Strawberry Hill a Grade I Listed building, in Twickenham near the banks of the River Thames in London, is Britain’s finest example of Georgian Gothic Revival architecture and is set to become a major tourist and heritage attraction for London and the UK.  It was designed and created as a Gothic fantasy between 1747 and 1792 by Horace Walpole, historian, writer and collector and son of Britain’s first Prime Minister Sir Robert Walpole. 
Having fallen into a state of extreme disrepair, the house had been on English Heritage’s At Risk Register since 1991.  Furthermore, it was listed by World Monuments Fund as one of the world’s 100 most endangered heritage sites in 2004, a move which proved a catalyst in starting a campaign for its repair.  The restoration programme has been part funded by a £4.9 million grant from the Heritage Lottery Fund.  Partnership funding includes donations by English Heritage, World Monuments Fund Britain, The Architectural Heritage Fund, as well as numerous charitable trusts, local societies and individual patrons.
Michael Snodin, Chairman of the Strawberry Hill Trust which has orchestrated the restoration, says “With Strawberry Hill Horace Walpole set a fashion for Gothic architecture which led to buildings such as the Houses of Parliament and this trend then spread throughout the world”.
Continues Snodin, “Strawberry Hill is an important part of Britain’s architectural history because it is a physical manifestation of Horace Walpole’s cultural legacy, which was to pioneer an imaginative self-expression in building, collecting and decorating which still inspires us today”.
Carole Souter, Chief Executive of the Heritage Lottery Fund, said: “Back in the 1780s, Horace Walpole created a little bit of heritage magic in Twickenham.  Fast forward several centuries and Strawberry Hill is once more resplendent in its Gothic glory and ready to throw its doors open again to visitors.  The Heritage Lottery Fund’s support has helped safeguard the villa’s future, ensuring people of all ages will enjoy its wonderful architecture as well as learn about its central role in our country’s fascinating political history”.
Dr Jonathan Foyle, Chief Executive of World Monuments Fund, Britain adds: “A decade ago, Strawberry Hill was clearly a building in need of support.  World Monuments Fund strongly advocated for this project and was pleased to offer a considerable financial contribution to the restoration of the house.
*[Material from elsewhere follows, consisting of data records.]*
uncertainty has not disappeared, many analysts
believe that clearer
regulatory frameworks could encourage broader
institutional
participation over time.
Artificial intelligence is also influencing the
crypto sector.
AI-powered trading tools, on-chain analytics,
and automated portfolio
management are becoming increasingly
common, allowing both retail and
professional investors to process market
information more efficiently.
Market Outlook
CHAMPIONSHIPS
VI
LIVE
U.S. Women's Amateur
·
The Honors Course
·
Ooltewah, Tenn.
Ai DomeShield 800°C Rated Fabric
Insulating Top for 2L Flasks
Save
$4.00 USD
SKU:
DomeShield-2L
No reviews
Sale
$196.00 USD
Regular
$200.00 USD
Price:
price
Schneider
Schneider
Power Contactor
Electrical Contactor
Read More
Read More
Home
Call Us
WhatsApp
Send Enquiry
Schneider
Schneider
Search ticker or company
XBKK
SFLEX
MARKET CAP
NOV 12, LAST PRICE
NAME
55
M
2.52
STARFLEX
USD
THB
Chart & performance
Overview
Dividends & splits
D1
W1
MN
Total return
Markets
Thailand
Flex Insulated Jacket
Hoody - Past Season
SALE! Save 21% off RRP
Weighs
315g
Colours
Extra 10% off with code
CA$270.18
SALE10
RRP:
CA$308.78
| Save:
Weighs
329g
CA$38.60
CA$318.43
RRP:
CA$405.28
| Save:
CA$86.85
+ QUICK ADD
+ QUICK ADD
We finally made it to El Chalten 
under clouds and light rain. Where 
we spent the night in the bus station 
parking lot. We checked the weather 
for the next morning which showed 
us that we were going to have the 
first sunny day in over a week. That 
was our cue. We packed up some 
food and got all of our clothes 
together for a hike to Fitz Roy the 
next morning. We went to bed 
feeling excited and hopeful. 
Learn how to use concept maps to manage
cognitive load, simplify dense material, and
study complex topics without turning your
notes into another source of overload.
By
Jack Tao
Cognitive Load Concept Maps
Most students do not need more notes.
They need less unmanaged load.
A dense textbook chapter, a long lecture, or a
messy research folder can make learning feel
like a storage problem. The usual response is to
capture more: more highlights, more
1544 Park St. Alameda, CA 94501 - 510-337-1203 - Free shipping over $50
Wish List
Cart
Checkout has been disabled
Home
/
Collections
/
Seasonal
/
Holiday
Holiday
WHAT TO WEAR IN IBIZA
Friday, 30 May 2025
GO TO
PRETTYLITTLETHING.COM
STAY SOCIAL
These investments have now been fully realised by skilful management and talented craftspeople.  This is a successful project we are proud to have sponsored.”
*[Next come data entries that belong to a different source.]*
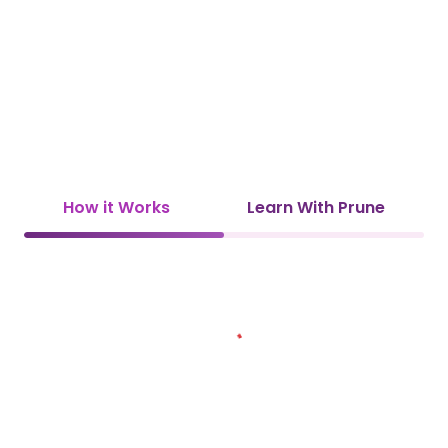
How it Works
Learn With Prune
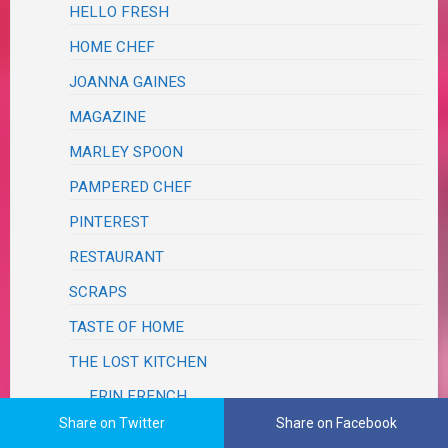
HELLO FRESH
HOME CHEF
JOANNA GAINES
MAGAZINE
MARLEY SPOON
PAMPERED CHEF
PINTEREST
RESTAURANT
SCRAPS
TASTE OF HOME
THE LOST KITCHEN
ERIN FRENCH
Share on Twitter
Share on Facebook
SALADS, SALSAS & SLAWS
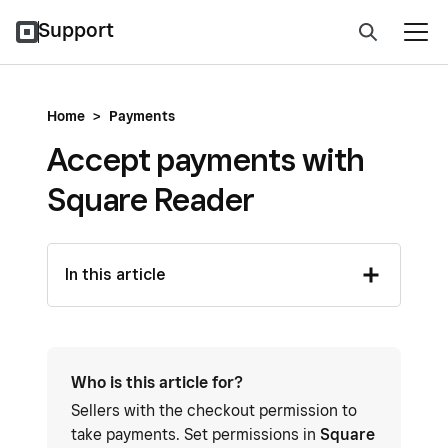
Support
Home
>
Payments
Accept payments with
Square Reader
In this article
Who is this article for?
Sellers with the checkout permission to
take payments. Set permissions in
Square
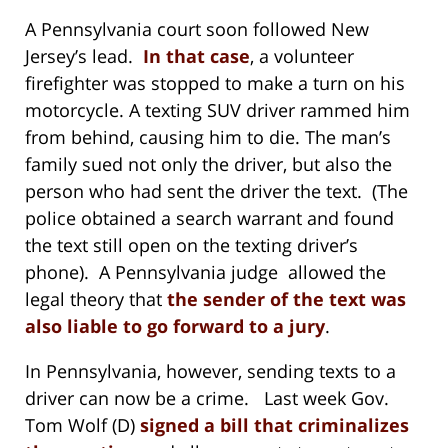
A Pennsylvania court soon followed New
Jersey’s lead.
In that case
, a volunteer
firefighter was stopped to make a turn on his
motorcycle. A texting SUV driver rammed him
from behind, causing him to die. The man’s
family sued not only the driver, but also the
person who had sent the driver the text. (The
police obtained a search warrant and found
the text still open on the texting driver’s
phone). A Pennsylvania judge allowed the
legal theory that
the sender of the text was
also liable to go forward to a jury
.
In Pennsylvania, however, sending texts to a
driver can now be a crime. Last week Gov.
Tom Wolf (D)
signed a bill that criminalizes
Horace Walpole created Strawberry Hill as his summer villa in partnership with friends and architects including the celebrated Robert Adam.    It represented a complete contrast to the fashion of the time which was based on classical symmetry.  Walpole favoured instead irregularity and lack of symmetry in order to convey mystery, surprise and a sense of the theatrical. Strawberry Hill was a popular tourist attraction in its time and visitors to the newly restored castle will enjoy a dramatic Gothic experience just as in Walpole’s day.
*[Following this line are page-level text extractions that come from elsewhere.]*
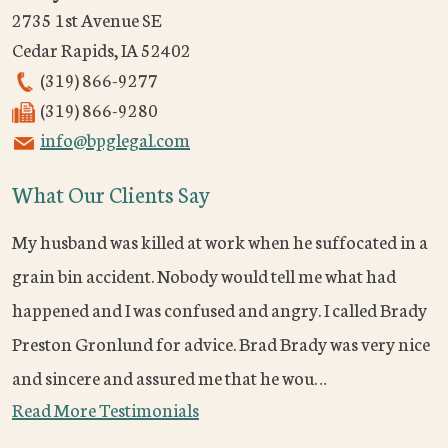
2735 1st Avenue SE
Cedar Rapids
,
IA
52402
(319) 866-9277
(319) 866-9280
info@bpglegal.com
What Our Clients Say
My husband was killed at work when he suffocated in a
grain bin accident. Nobody would tell me what had
happened and I was confused and angry. I called Brady
Preston Gronlund for advice. Brad Brady was very nice
and sincere and assured me that he wou…
Read More Testimonials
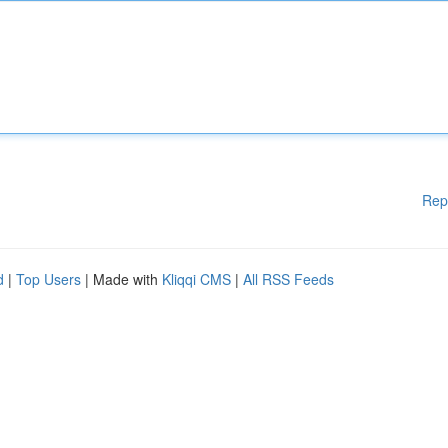
Rep
d
|
Top Users
| Made with
Kliqqi CMS
|
All RSS Feeds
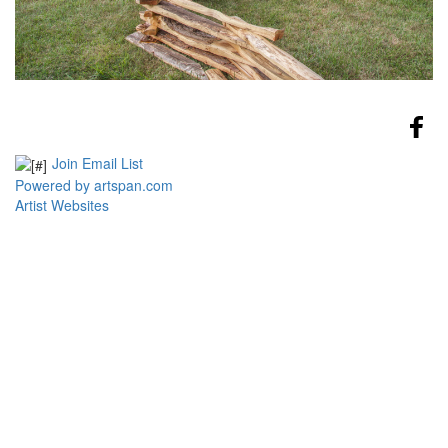
Join Email List
Powered by artspan.com
Artist Websites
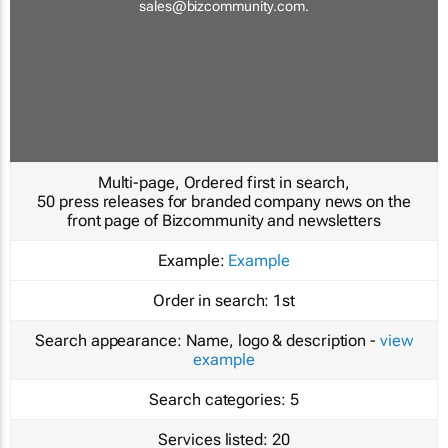
sales@bizcommunity.com
.
Multi-page, Ordered first in search,
50 press releases for branded company news on the
front page of Bizcommunity and newsletters
Example:
Example
Order in search:
1st
Search appearance:
Name, logo & description -
view
example
Search categories:
5
Services listed:
20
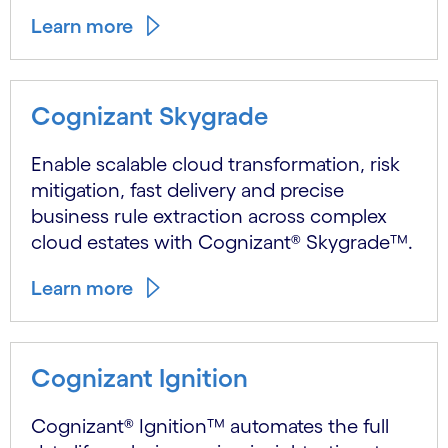
Learn more
Cognizant Skygrade
Enable scalable cloud transformation, risk
mitigation, fast delivery and precise
business rule extraction across complex
cloud estates with Cognizant® Skygrade™.
Learn more
Cognizant Ignition
Cognizant® Ignition™ automates the full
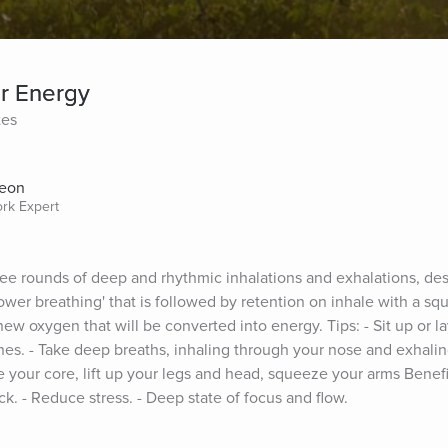
r Energy
tes
Aeon
ork Expert
ee rounds of deep and rhythmic inhalations and exhalations, des
ower breathing' that is followed by retention on inhale with a squ
ew oxygen that will be converted into energy. Tips: - Sit up or l
es. - Take deep breaths, inhaling through your nose and exhalin
 your core, lift up your legs and head, squeeze your arms Benefit
k. - Reduce stress. - Deep state of focus and flow.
There are 25 show rooms on the ground and first floors, 20 of which will have been fully restored to take the house back to the 1790s when Walpole had completed his creation.  In addition to extensive repairs to the roof, much work has been done to repair and conserve the fabric of the building employing the same structural design as the original.  Of particular note is the conservation of the huge collection of renaissance glass for which Strawberry Hill is famed.
As they approach Strawberry Hill visitors will be met by the remarkable Gothic exterior, restored to its original ‘wedding cake’ appearance, lime washed in white.  The castellated parapets and 3-metre high pinnacles create a dramatic and spiky silhouette. Inside, Walpole’s design concept created an atmosphere of ‘gloomth’ in the first rooms, gradually revealing a greater use of colour as one proceeded.  Therefore, on entering at the ground floor, today’s visitors will witness Walpole’s same atmospheric use of stony grey, castle-like hues as they ascend the staircase lit by a single hanging lantern.

 

Detail

Client: The Strawberry Hill Trust
Project Value: £8.2 million (Construction Cost)
Project Team: Inskip and Jenkins Architects (Historic Buildings Architects)
Mann Williams (Structural Engineers)
Martin Thomas Associates (Building Services Engineers)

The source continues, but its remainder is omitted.